Sean Tilley

Sean Tilley at

Ship of Theseus

Fun idea for a #Hubzilla webpage: tell a story and modify it with javascript. The effects of the javascript fire off as the user scrolls through the story.

I've been wanting to create a story that changes and rewrites itself. Perhaps you've scrolled down to the end of a paragraph, and when you scroll back up, you notice that the last thing you read is already different. Maybe parts of the story have transformed in a way that

Mechanics


The structure of a sentence can be maintained through leverage of a language template. For example, the structure between the two sentences below are nominally the same.

Version A
The weight of his arm hung heavy as he grabbed his gun.

Version B

The ballast of her shoulder shifted slightly as she gripped her sword.

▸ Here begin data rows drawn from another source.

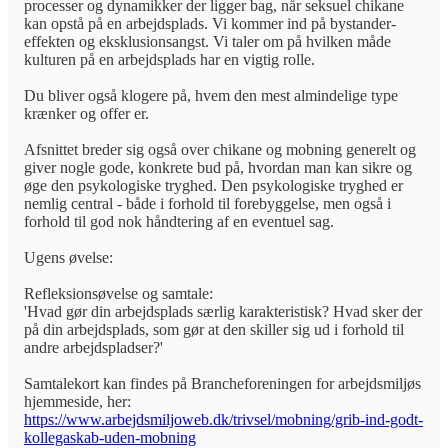
processer og dynamikker der ligger bag, når seksuel chikane
kan opstå på en arbejdsplads. Vi kommer ind på bystander-
effekten og eksklusionsangst. Vi taler om på hvilken måde
kulturen på en arbejdsplads har en vigtig rolle.
Du bliver også klogere på, hvem den mest almindelige type
krænker og offer er.
Afsnittet breder sig også over chikane og mobning generelt og
giver nogle gode, konkrete bud på, hvordan man kan sikre og
øge den psykologiske tryghed. Den psykologiske tryghed er
nemlig central - både i forhold til forebyggelse, men også i
forhold til god nok håndtering af en eventuel sag.
Ugens øvelse:
Refleksionsøvelse og samtale:
'Hvad gør din arbejdsplads særlig karakteristisk? Hvad sker der
på din arbejdsplads, som gør at den skiller sig ud i forhold til
andre arbejdspladser?'
Samtalekort kan findes på Brancheforeningen for arbejdsmiljøs
hjemmeside, her:
https://www.arbejdsmiljoweb.dk/trivsel/mobning/grib-ind-godt-
kollegaskab-uden-mobning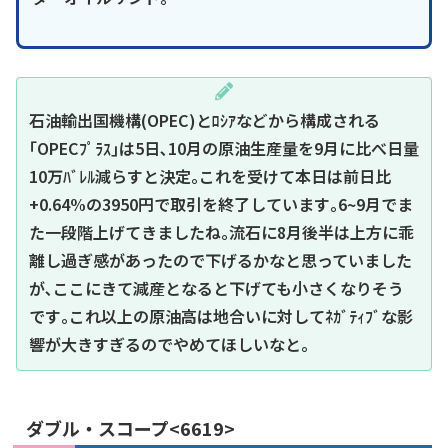
石油輸出国機構(OPEC)とﾛｼｱなどから構成される
｢OPECﾌﾟﾗｽ｣は5日､10月の原油生産量を9月に比べ日量
10万ﾊﾞﾚﾙ減らすと決定｡これを受けて本日は前日比
+0.64%の3950円で取引を終了しています｡6~9月でま
た一段階上げてきましたね｡流石に8月後半は上方に乖
離し過ぎ感があったので下げるかなと思っていました
が､ここにきて減産となると下げても小さくなりそう
です｡これ以上の原油高は地合いに対してﾈｶﾞﾃｨﾌﾞな影
響が大きすぎるのでやめてほしいなと｡
ダブル・スコープ<6619>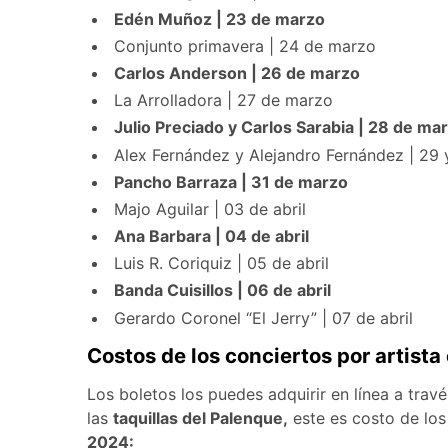
Edén Muñoz | 23 de marzo
Conjunto primavera | 24 de marzo
Carlos Anderson | 26 de marzo
La Arrolladora | 27 de marzo
Julio Preciado y Carlos Sarabia | 28 de ma
Alex Fernández y Alejandro Fernández | 29
Pancho Barraza | 31 de marzo
Majo Aguilar | 03 de abril
Ana Barbara | 04 de abril
Luis R. Coriquiz | 05 de abril
Banda Cuisillos | 06 de abril
Gerardo Coronel “El Jerry” | 07 de abril
Costos de los conciertos por artist
Los boletos los puedes adquirir en línea a trav
las
taquillas del Palenque,
este es costo de los
2024: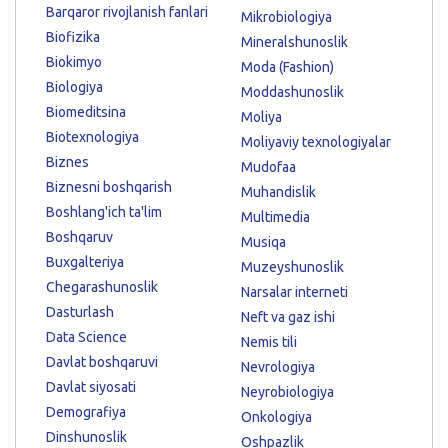
Barqaror rivojlanish fanlari
Mikrobiologiya
Biofizika
Mineralshunoslik
Biokimyo
Moda (Fashion)
Biologiya
Moddashunoslik
Biomeditsina
Moliya
Biotexnologiya
Moliyaviy texnologiyalar
Biznes
Mudofaa
Biznesni boshqarish
Muhandislik
Boshlang'ich ta'lim
Multimedia
Boshqaruv
Musiqa
Buxgalteriya
Muzeyshunoslik
Chegarashunoslik
Narsalar interneti
Dasturlash
Neft va gaz ishi
Data Science
Nemis tili
Davlat boshqaruvi
Nevrologiya
Davlat siyosati
Neyrobiologiya
Demografiya
Onkologiya
Dinshunoslik
Oshpazlik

To some extent, entire sentences and paragraphs of this nature could be crafted, then stored in a bank of text snippets. If the snippets are composed in a coherent fashion, they can be interspersed through a template that assembles the story.

In a sense, this is Mad Libs with sentences.

From there, divs are referenced through something like Twitter's scrollspy library, which can then tell a script what part of the page the user is focused on. We can guess which paragraphs are out of view, and change what they say by loading another sentence bank within a defined set of regions.

From here, two parallel halves of a story can be woven together to forge a larger narrative.

Story


Multiple points of reality overlap one another to tell a multifaceted story. Something has broken, either in an individual person's point of view, or in the way things actually work. Different shreds of reality get the point across, while referencing a macguffin device that causes the whole story to be the way that it is.

Maybe someone has the macguffin and it can directly affect the people living in the other stories somehow. Positively or negatively.